Thursday, May 8, 2025

Papa León XIV, el enigma de San Agustín

La Iglesia no elegiría papas sino que los exhumaría, de esas contradicciones que el tiempo olvida pero el Espíritu no perdona; y así, León XIV no habría sido electo sino activado, en la satisfacción de una necesidad. En principio, pareciera que el sistema se retrae hacia el nervio antiguo, agudo y apenas visible del agustinismo; un nombre sin gloria y sin escándalo, casi anodino de tan operativo, bajo el que sin embargo algo cruje.

En tiempos de descaracterización, ya nadie entiende la cuestión del carisma en las órdenes religiosas del catolicismo; pero no se trata de una unción, sino de una disciplina que forma el carácter, y marca un estilo de trabajo y vida. El papa León XIV es agustino de vocación, y eso es más importante que la legitimación que busca en León XIII; en definitiva, ni Juan Pablo II fue Juan Pablo I, ni Benedicto X fue Benedicto IX, sino que en ellos se justificaron; y León XIII era jesuita —no agustino—, explicando el intelectualismo teológico que quizás lo haga tan atractivo a este.

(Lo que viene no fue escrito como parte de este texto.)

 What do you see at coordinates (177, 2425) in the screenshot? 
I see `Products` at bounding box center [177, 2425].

Podríamos no estar ante una restauración ni una reforma, sino una suerte de repliegue, que potencia una inflexión; como el giro imperceptible de un péndulo, que cruza su punto muerto y va hacia otra vuelta del mismo bucle. Hay algo profundamente agustiniano en eso, y no por devoción teológica, sino por estructura mental y propósito; como el Agustín de Hipona que fue su magister, pero no como santo del recogimiento, sino estratega del alma.

Agustín no subió a las alturas del éxtasis, sino que trazó las líneas entre lo humano y lo divino, con pulso legal; derrotó al mitraísmo con argumentos, al pelagianismo con doctrina, y al donatismo con política, administrando la gracia. Su revolución fue en eso funcional y eficiente, colocando al obispo en el centro de la economía de la salvación; y desde entonces, la gracia no se da directamente, sino que se administra desde el substancialismo de Dios.

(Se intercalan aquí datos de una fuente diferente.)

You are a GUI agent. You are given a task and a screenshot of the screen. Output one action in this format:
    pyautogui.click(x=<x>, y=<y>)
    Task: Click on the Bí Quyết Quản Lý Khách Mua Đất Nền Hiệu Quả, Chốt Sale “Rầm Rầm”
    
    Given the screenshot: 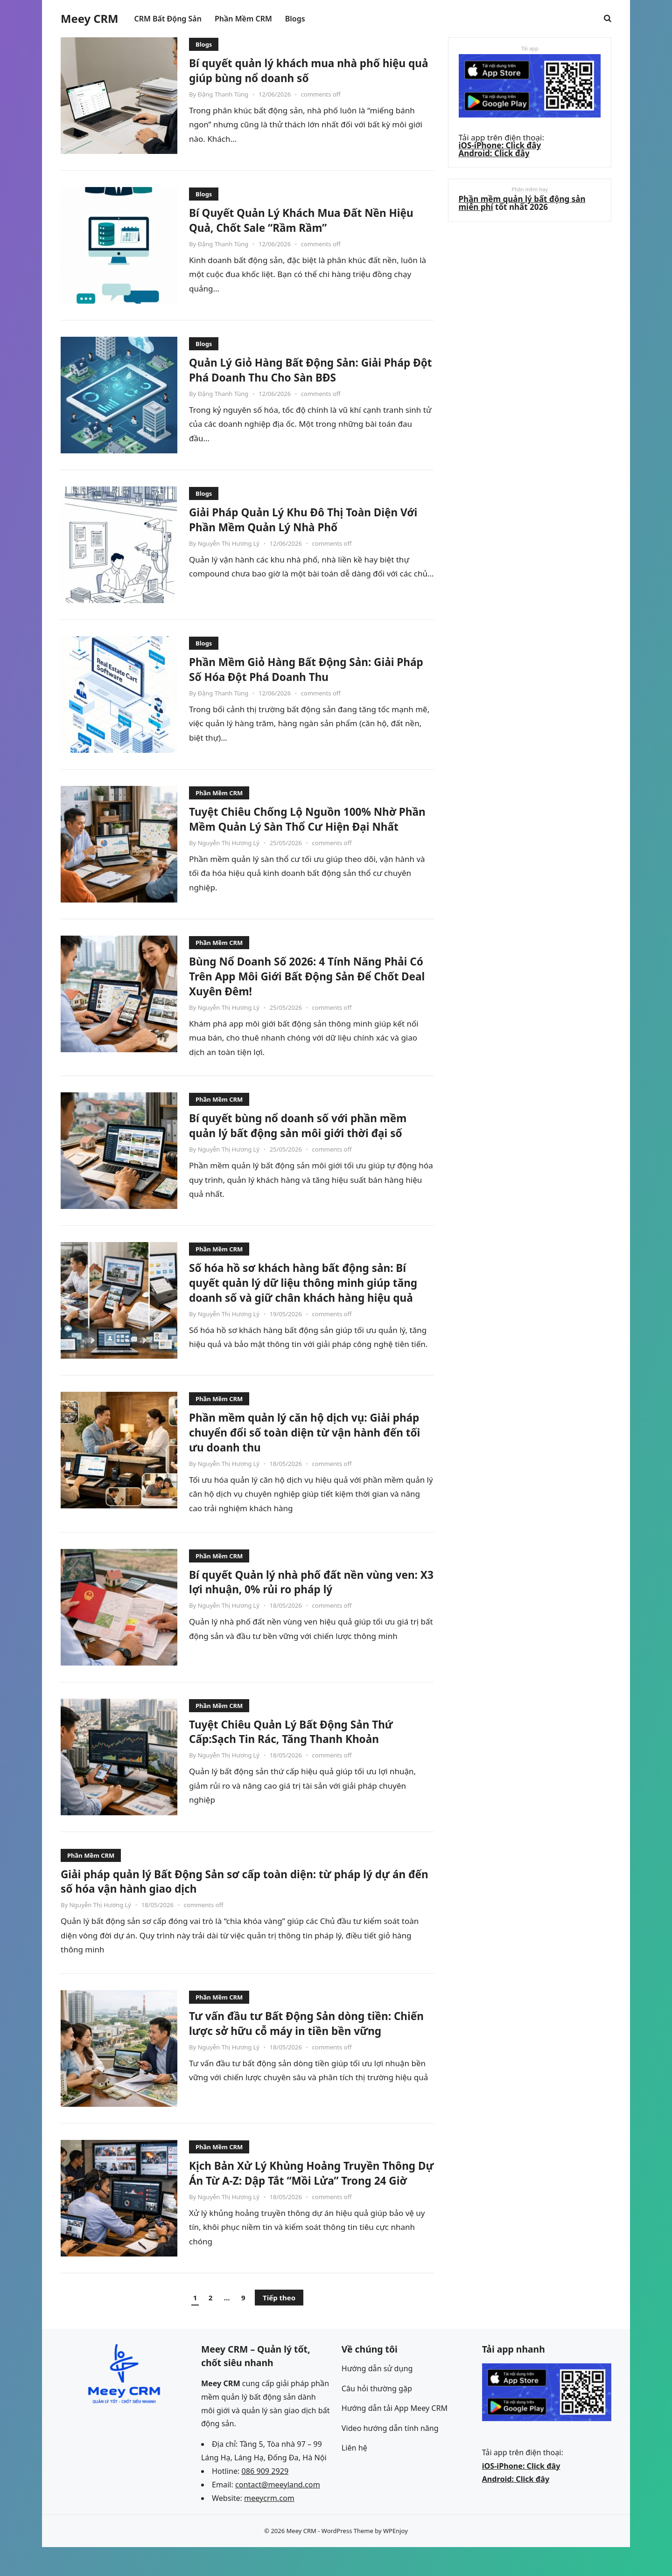 What is the action you would take?
    pyautogui.click(x=300, y=219)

León XIV hereda ese modelo, no salva ni moraliza, ni mucho menos enciende concilios con problemas del más allá; su perfil sugiere la reactivación de una eclesiología en que la Iglesia no habla más fuerte, sino se rearticula. Además de eso, León XIV lleva el pragmatismo de la iglesia norteamericana, que no conoció el exceso del Barroco; sino que se forma a la defensiva, contra la sobriedad calvinista de un protestantismo por principio, como naturaleza.

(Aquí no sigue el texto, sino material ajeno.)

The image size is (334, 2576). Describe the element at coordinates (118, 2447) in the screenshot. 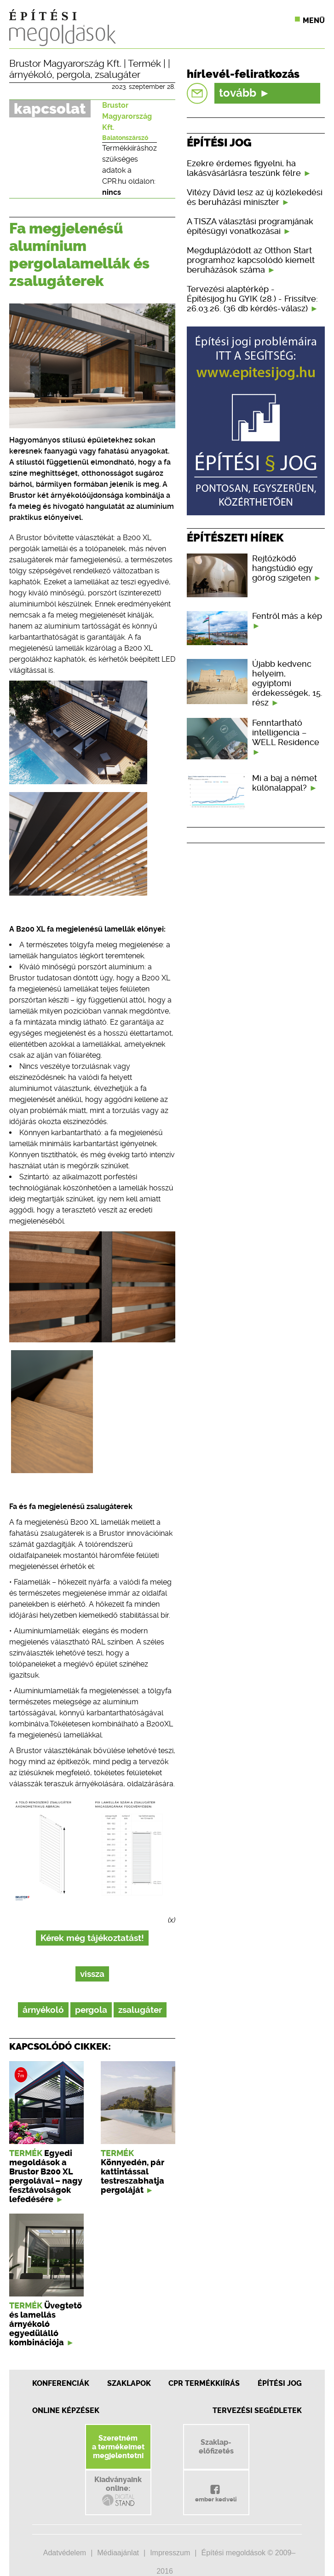

I see `Szeretnéma termékeimetmegjelentetni` at that location.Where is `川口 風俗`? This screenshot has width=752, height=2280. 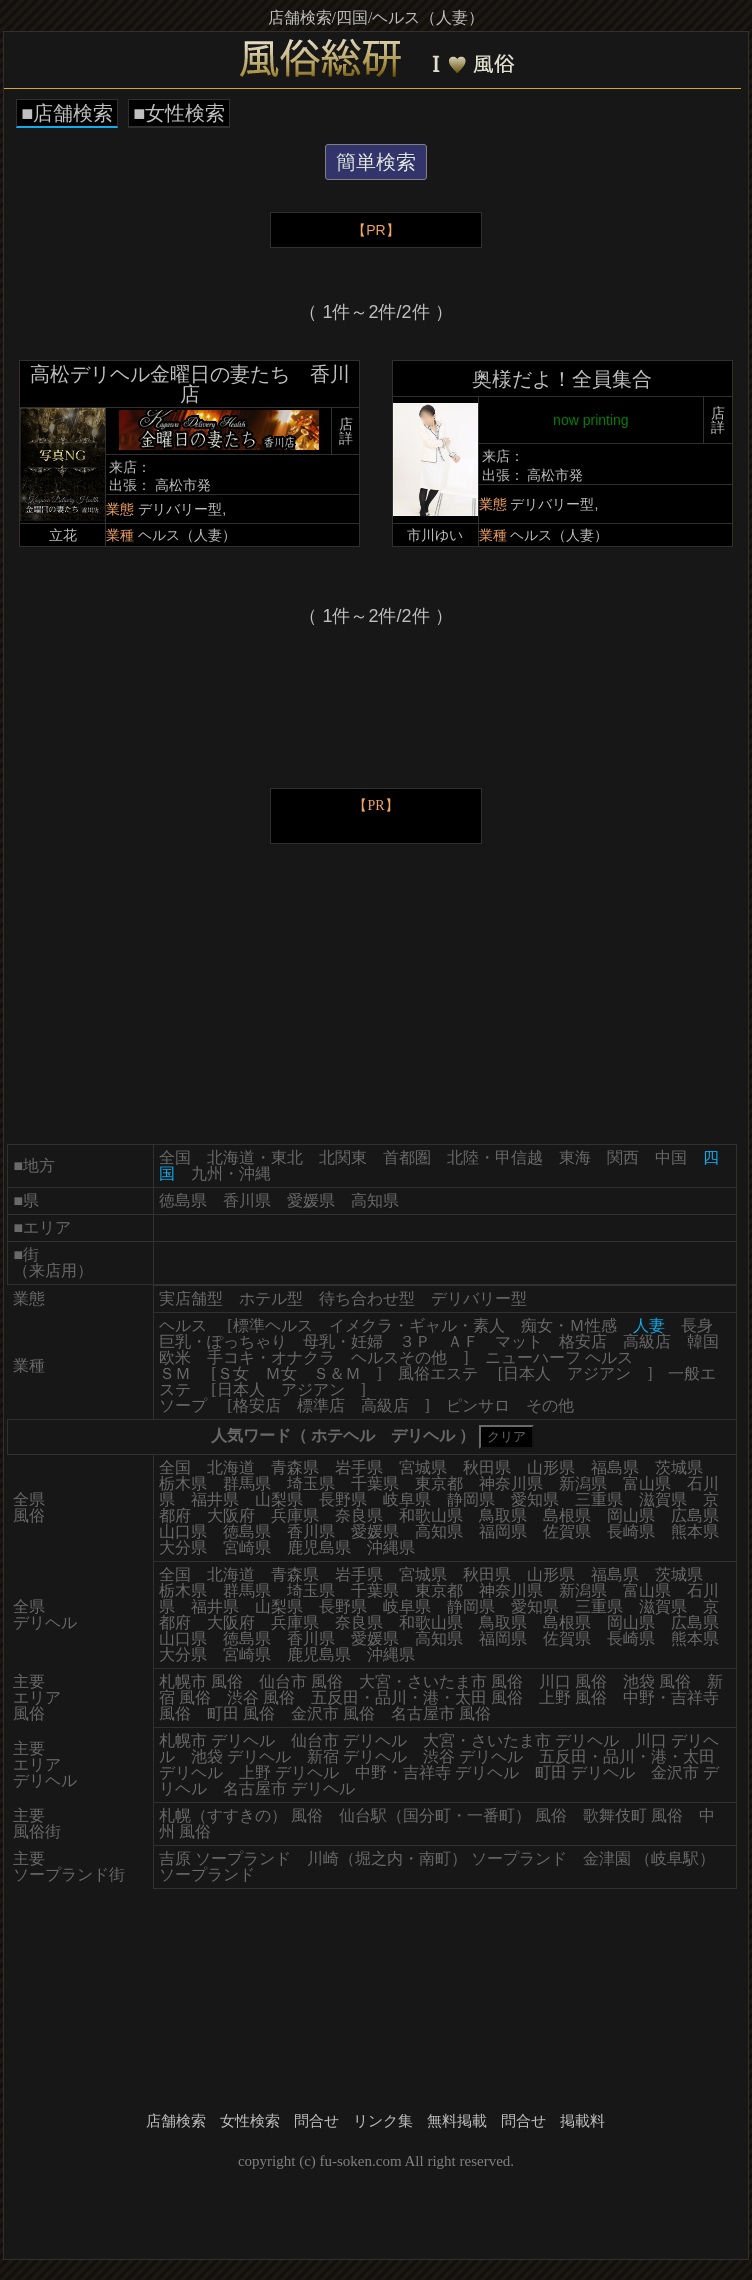
川口 風俗 is located at coordinates (573, 1681).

El obispo Prevost fue misionero en Perú, pero como canciller y director de seminario, cuando la teología de la liberación; eso quiere decir que era parte de la jerarquía y no de la revolución, de una orden además que mantuvo su distancia. Después de eso, llegaría a encabezar su orden en Roma, a donde no se llega a golpe de ingenuidad sino de destreza; que es en definitiva lo que se necesita para navegar las turbulencias vaticanas, con más pescadores que peces.

A primera vista podría parecer un tecnócrata, pero no hay que dejarse engañar por esa sobriedad, que no es estética; los agustinos no son tecnócratas sino cínicos, y saben que la estructura de la fe no es el entusiasmo, sino la resistencia. En ese sentido, León XIV podría no ser un gestor, sino un calibrador, como San Agustín, que culmina la patrística; y que no funda una escuela, pero deja una herencia mucho más profunda, fundando una hermenéutica del alma.

Eso fue lo que recogió Santo Domingo, el catedrático de San Agustín, que adopta su hábito y hace doctrina de su intuición; y si el agustinismo administra la gracia, el tomismo la interpreta, y en ese tránsito se juega el destino de la Iglesia. León XIV entonces, tal vez no inaugure una era, pero —como San Agustín— podría ser el suelo en que algo nuevo brote; podría no ser recordado como fundador sino detonador, de presencia callada y racionalidad estructural, pero imponente.

Su sobriedad litúrgica podría estar preparando la matriz de una nueva síntesis, como la que cerró la patrística; y que operada por el santo de Hipona, diera ligar a la escolástica, y con ello al humanismo moderno. En tiempos donde todo busca mostrarse, tal vez el mayor gesto político sea el del silencio en la imposición de la calma; y León XIV quizás no sea el rostro de una nueva Iglesia, sino que tan sólo borre el tumulto anterior, limpiando el lienzo con paciencia.